Sebaliknya, menurut Widodo, para orang tua juga bisa
memahami putra-putri mereka melalui novel atau cerita pendek remaja. Mereka
akan tahu bagaimana dunia remaja saat ini yang sungguh berbeda dibanding generasi
lama.
“Dalam novel Meme Dibaca Mim itu, misalnya, saya akhirnya bisa menerima bahwa
jam belajar zaman saya dulu kadang tak bisa diterapkan pada anak sekarang.

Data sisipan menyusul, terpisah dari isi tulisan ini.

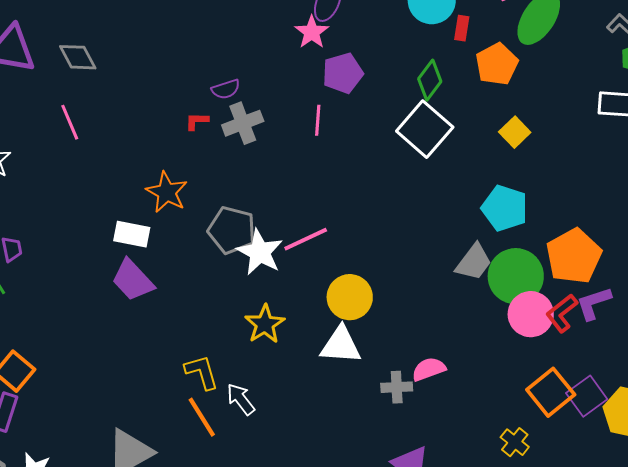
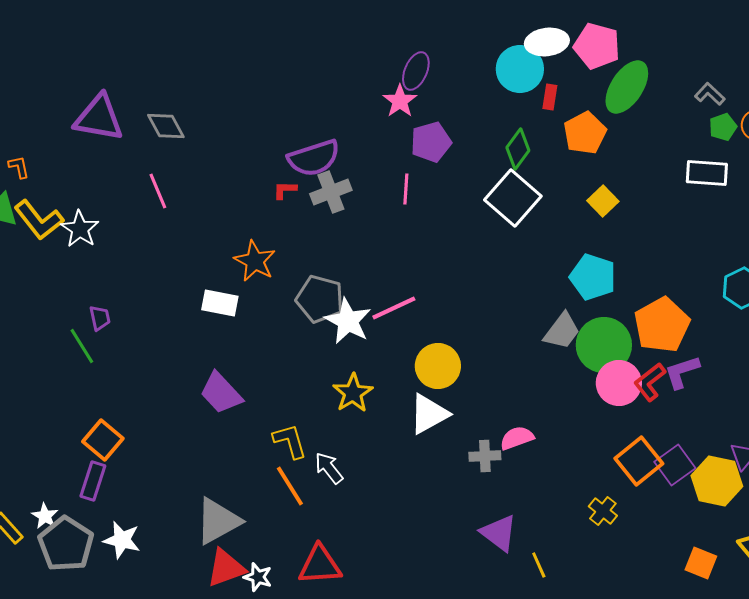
purple semicircle: (226, 89) -> (314, 158), size x1.8
purple trapezoid: (133, 280) -> (221, 393), moved
white triangle: (341, 345) -> (429, 414), turned -33

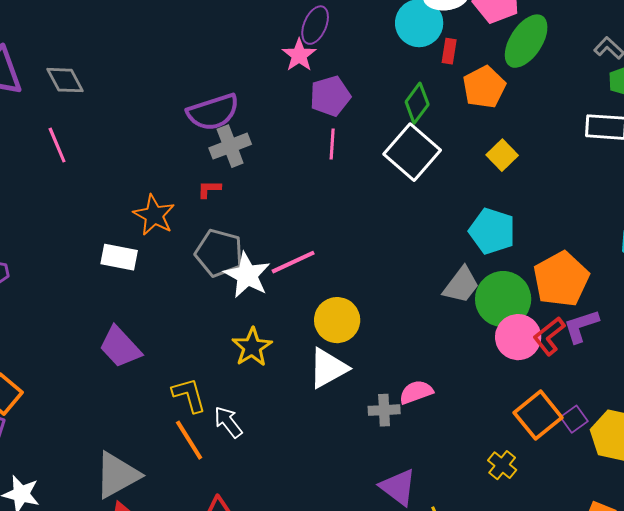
pink line: (406, 189) -> (332, 144), moved
red L-shape: (285, 190) -> (209, 189), moved
purple square: (675, 465) -> (574, 419), size x0.7

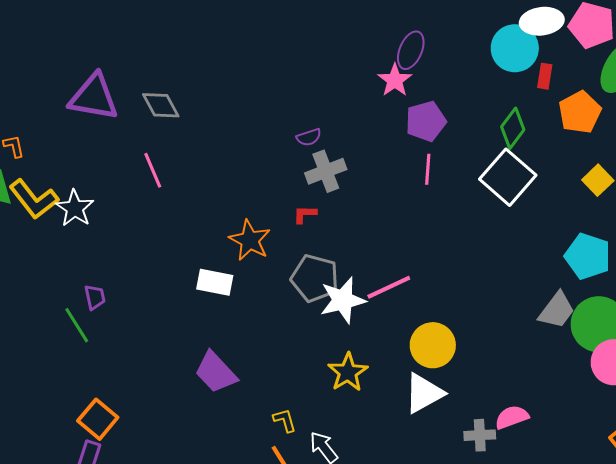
purple semicircle: (213, 112) -> (309, 137), size x0.5
white star: (247, 275) -> (343, 300), turned 30
yellow L-shape: (189, 395) -> (285, 420), size x0.7

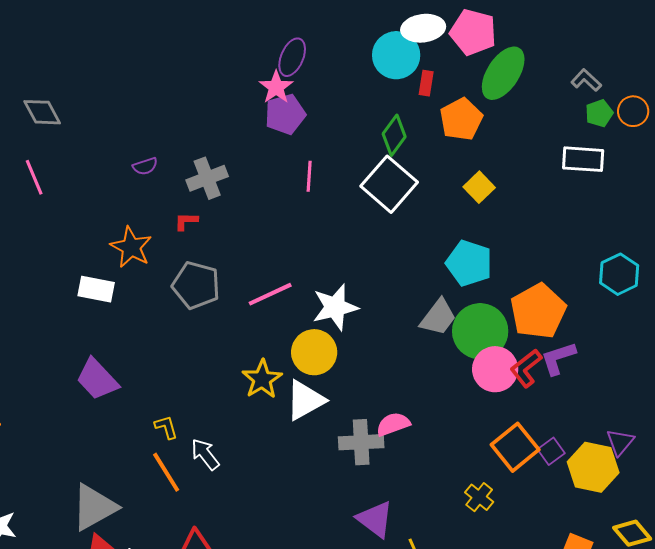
purple pentagon: (426, 121) -> (285, 114), moved
purple semicircle: (309, 137) -> (145, 166), moved
white star: (343, 300) -> (335, 307), moved
yellow star: (348, 372) -> (262, 379), moved
gray cross: (480, 435) -> (361, 442), size x1.4

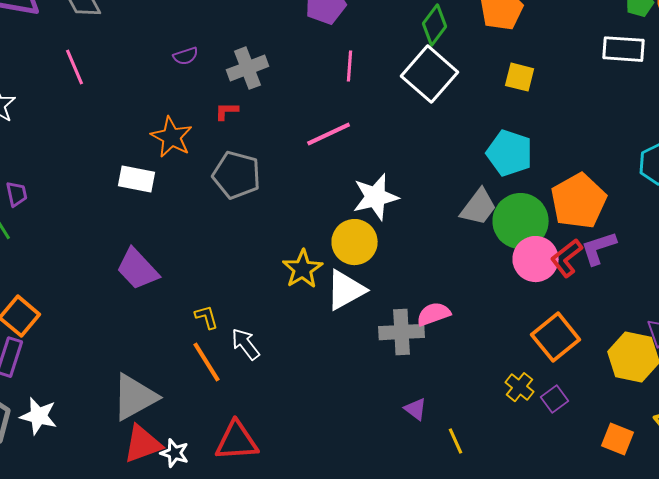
yellow square: (479, 187) -> (520, 77), turned -32
pink line: (270, 294) -> (329, 134), moved
purple square: (551, 451) -> (555, 399), moved
purple triangle: (375, 519) -> (416, 409), size x0.6

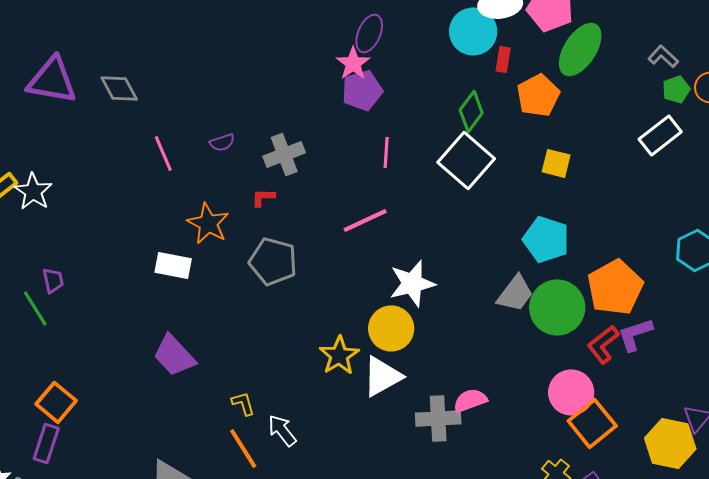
white rectangle: (624, 49) -> (660, 135), turned -42
pink line: (75, 67) -> (163, 153), moved
pink circle: (536, 259) -> (571, 392), moved

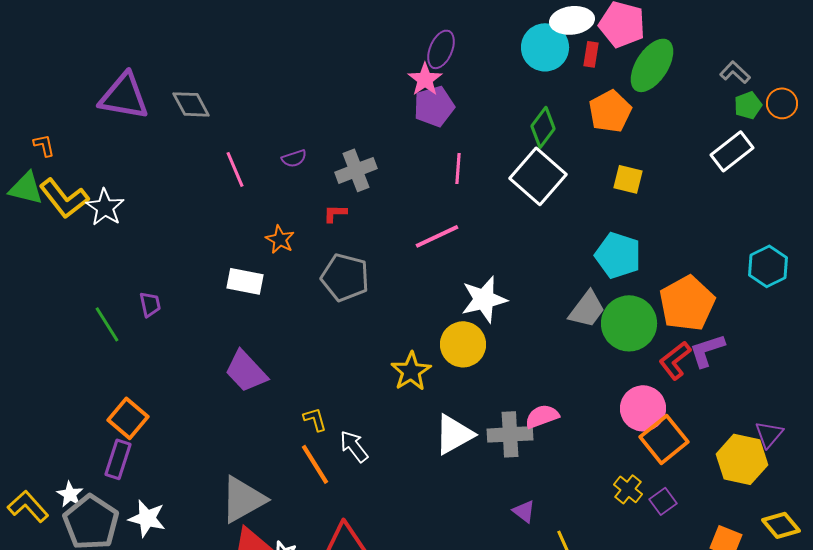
red rectangle: (503, 59) -> (591, 54), moved
orange star: (208, 223) -> (280, 239), size x0.7
purple trapezoid: (53, 280) -> (150, 304), moved
white triangle: (382, 376) -> (454, 434), moved

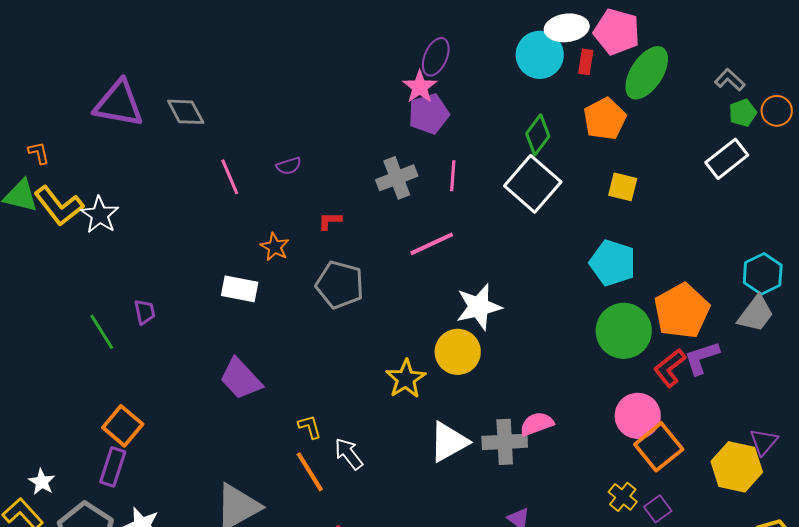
gray cross: (356, 170) -> (397, 178), moved
gray trapezoid: (587, 309) -> (756, 314), moved
white star: (70, 494) -> (42, 482), moved

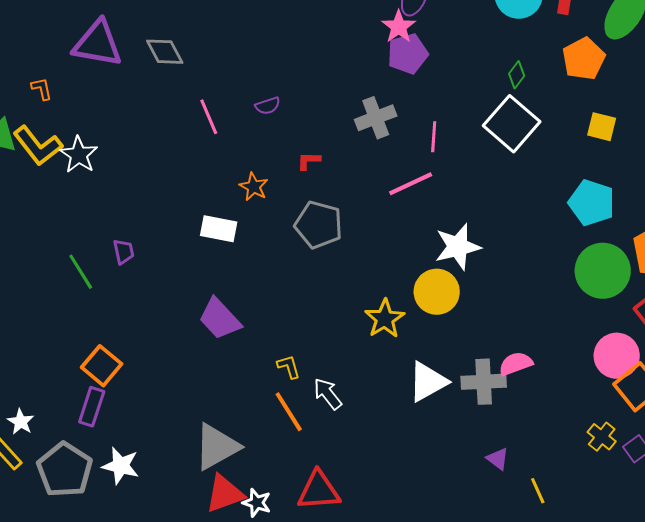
green diamond: (538, 135) -> (517, 75), size x0.7
orange L-shape: (39, 153) -> (42, 89), moved
pink line: (453, 176) -> (434, 137), moved

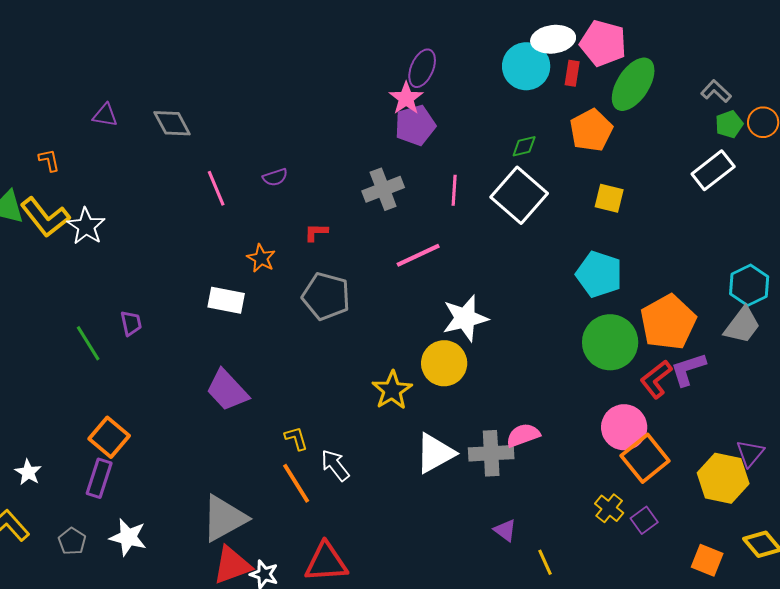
purple triangle: (98, 44) -> (105, 115), size x0.5
green diamond: (517, 75) -> (524, 146), turned 40
pink line: (434, 137) -> (454, 190), moved
white star: (21, 422) -> (28, 472), moved
gray pentagon: (65, 470) -> (72, 541), size x0.5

Dengan banyaknya kegiatan, siswa sekarang akan memanfaatkan waktu luang untuk
belajar. Tak perlu diberi jadwal dan jam-jam tertentu karena mereka bisa memanajemen waktu dan tahu manfaat belajar. Belajar kata anak-anak
zaman sekarang bukan seperti orang menonton film di bioskop yang ada jamnya,”
jelas dia sambil tertawa.
Seorang siswa Kelas XI IPA 5 SMAN 4 Solo, Alma
Fitria Milania, mengatakan membaca dengan aplikasi Wattpad praktis dan tidak merepotkan.
“Hanya dengan bawa ponsel kita bisa baca
di mana-mana. Enggak ribet seperti kalau bawa buku. Saya baca buku apa saja
lewat Wattpad, yang bahasa Indonesia maupun yang bahasa Inggris. Kalau kata
orang-orang membaca lewat ponsel bikin mata capek, bagi saya tidak. Kalau
ceritanya menarik, sudah lupa apa-apanya,”
jelas anggota ekstrakurikuler majalah dinding (mading) yang karyanya berupa
mading tiga dimensi menjadi juara II tingkat Provinsi Jateng belum lama ini.